Installations for the month of May combine the poems of David Starkey, Barry Spacks, and Perie Longo alongside images of the Tea Fire by photographer Nell Campbell and artist Rafael Perea de la Cabada. Given Santa Barbara’s recent battle with the Jesusita Fire, these words and images resonate with the community’s collective consciousness.

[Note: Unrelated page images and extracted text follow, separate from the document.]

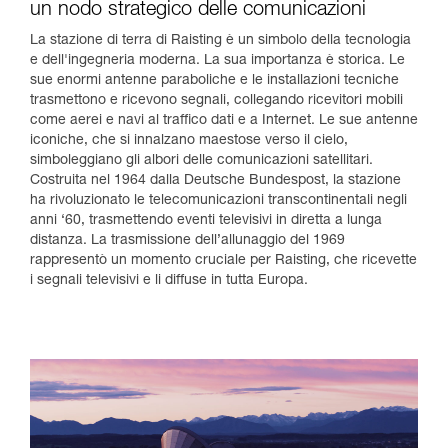
un nodo strategico delle comunicazioni
La stazione di terra di Raisting è un simbolo della tecnologia
e dell'ingegneria moderna. La sua importanza è storica. Le
sue enormi antenne paraboliche e le installazioni tecniche
trasmettono e ricevono segnali, collegando ricevitori mobili
come aerei e navi al traffico dati e a Internet. Le sue antenne
iconiche, che si innalzano maestose verso il cielo,
simboleggiano gli albori delle comunicazioni satellitari.
Costruita nel 1964 dalla Deutsche Bundespost, la stazione
ha rivoluzionato le telecomunicazioni transcontinentali negli
anni ‘60, trasmettendo eventi televisivi in diretta a lunga
distanza. La trasmissione dell’allunaggio del 1969
rappresentò un momento cruciale per Raisting, che ricevette
i segnali televisivi e li diffuse in tutta Europa.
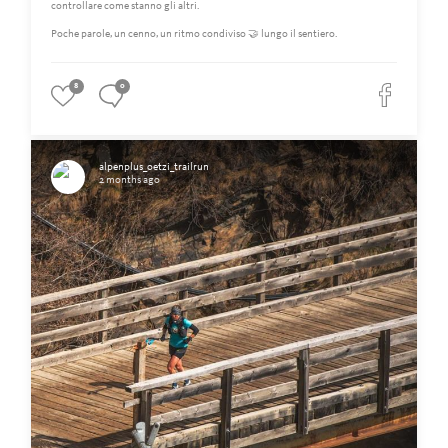
controllare come stanno gli altri.
Poche parole, un cenno, un ritmo condiviso 🤝 lungo il sentiero.
8
0
alpenplus_oetzi_trailrun
2 months ago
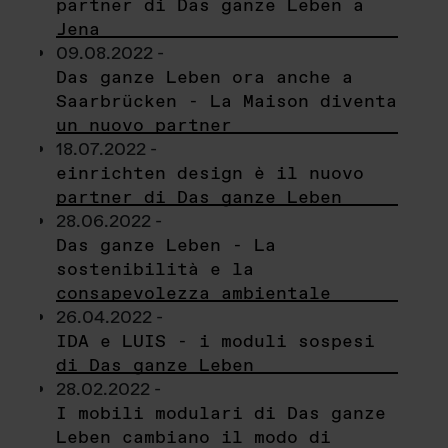
partner di Das ganze Leben a
Jena
09.08.2022 -
Das ganze Leben ora anche a
Saarbrücken - La Maison diventa
un nuovo partner
18.07.2022 -
einrichten design è il nuovo
partner di Das ganze Leben
28.06.2022 -
Das ganze Leben - La
sostenibilità e la
consapevolezza ambientale
26.04.2022 -
IDA e LUIS - i moduli sospesi
di Das ganze Leben
28.02.2022 -
I mobili modulari di Das ganze
Leben cambiano il modo di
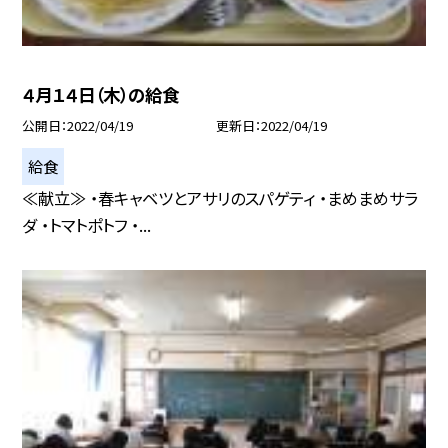
４月１４日（木）の給食
公開日
2022/04/19
更新日
2022/04/19
給食
≪献立≫ ・春キャベツとアサリのスパゲティ ・まめまめサラ
ダ ・トマトポトフ ・...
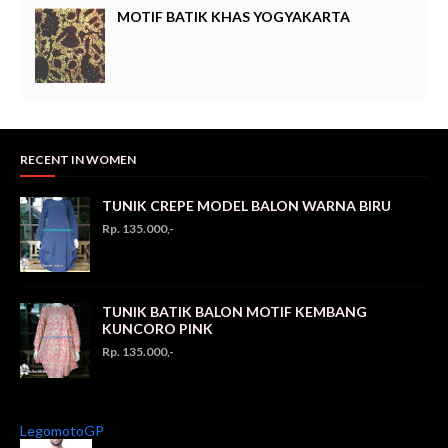
MOTIF BATIK KHAS YOGYAKARTA
RECENT IN WOMEN
TUNIK CREPE MODEL BALON WARNA BIRU
Rp. 135.000,-
TUNIK BATIK BALON MOTIF KEMBANG
KUNCORO PINK
Rp. 135.000,-
LegomotoGP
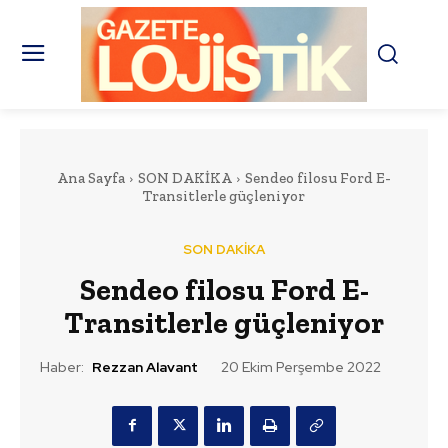
Ana Sayfa
SON DAKİKA
Sendeo filosu Ford E-
Transitlerle güçleniyor
SON DAKİKA
Sendeo filosu Ford E-
Transitlerle güçleniyor
Haber:
Rezzan Alavant
20 Ekim Perşembe 2022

Rondeau: Mount Calvary at Dawn
New Year’s Day, 2009
Night ebbs from day as morning tide
Recedes from shore, leaving us wide-
Eyed and stranded amid this sea
Of wreckage and lost prayers-our plea
For resurrection seems denied.
Surely, though, some small hope must hide
Beneath the charred rubble, some guide
Must dwell nearby who’ll guarantee
Night ebbs from day
And reassure us griefs subside.
Just look at the bright canyonside,
Listen to the caroling towhee.
Someone will clear off the debris,
He seems to sing. Believe, abide:
Night ebbs from day. – David Starkey
All of these artists are institutions of creativity: Starkey is the city’s current Poet Laureate, Spacks and Longo each filled the honorable post in the past, and Campbell and Cabada both have international careers in the visual arts. Campbell’s photography often functions as an unconventional travelogue, capturing the spirit and essence of people and places, always with a blend of photojournalistic perspective and aesthetic sensitivity. Cabada’s work is an eclectic combination of various formats and media, but his work is always shot with a sense of playfulness-something that can serve us well, especially in trying times.
Alive and Well
As one the most recent additions to the downtown food and culture scene, Live Culture is an ambitious establishment providing frozen yogurt, a wine bar, a cafe/bistro, and a live performance series. To top it all off, the restaurant also features a selection of visual arts both functional and decorative. In the former arena, regional glass blower and poet Ulysses Paulsen uses the flowering blossoms of the Jacaranda tree as inspiration for his pendant lighting, while Live Oak Group member Jeremy Harper provides nature-inspired paintings. His luscious, somewhat minimalist versions of familiar Santa Barbara locations are idealized portraits of our community: low-hanging clouds create just the right daytime brightness and rolling waves lap onto pristine beaches. These artists give us visions of the city we treasure, reminding us not to take its beauty for granted.
Jeremy Harper and Ulysses Paulsen
At Live Culture Lounge & Cafe (11 W. De La Guerra St.) through June 3.
The Storefront Gallery Project
At 1221, 917, 509, and 36 State Street through October.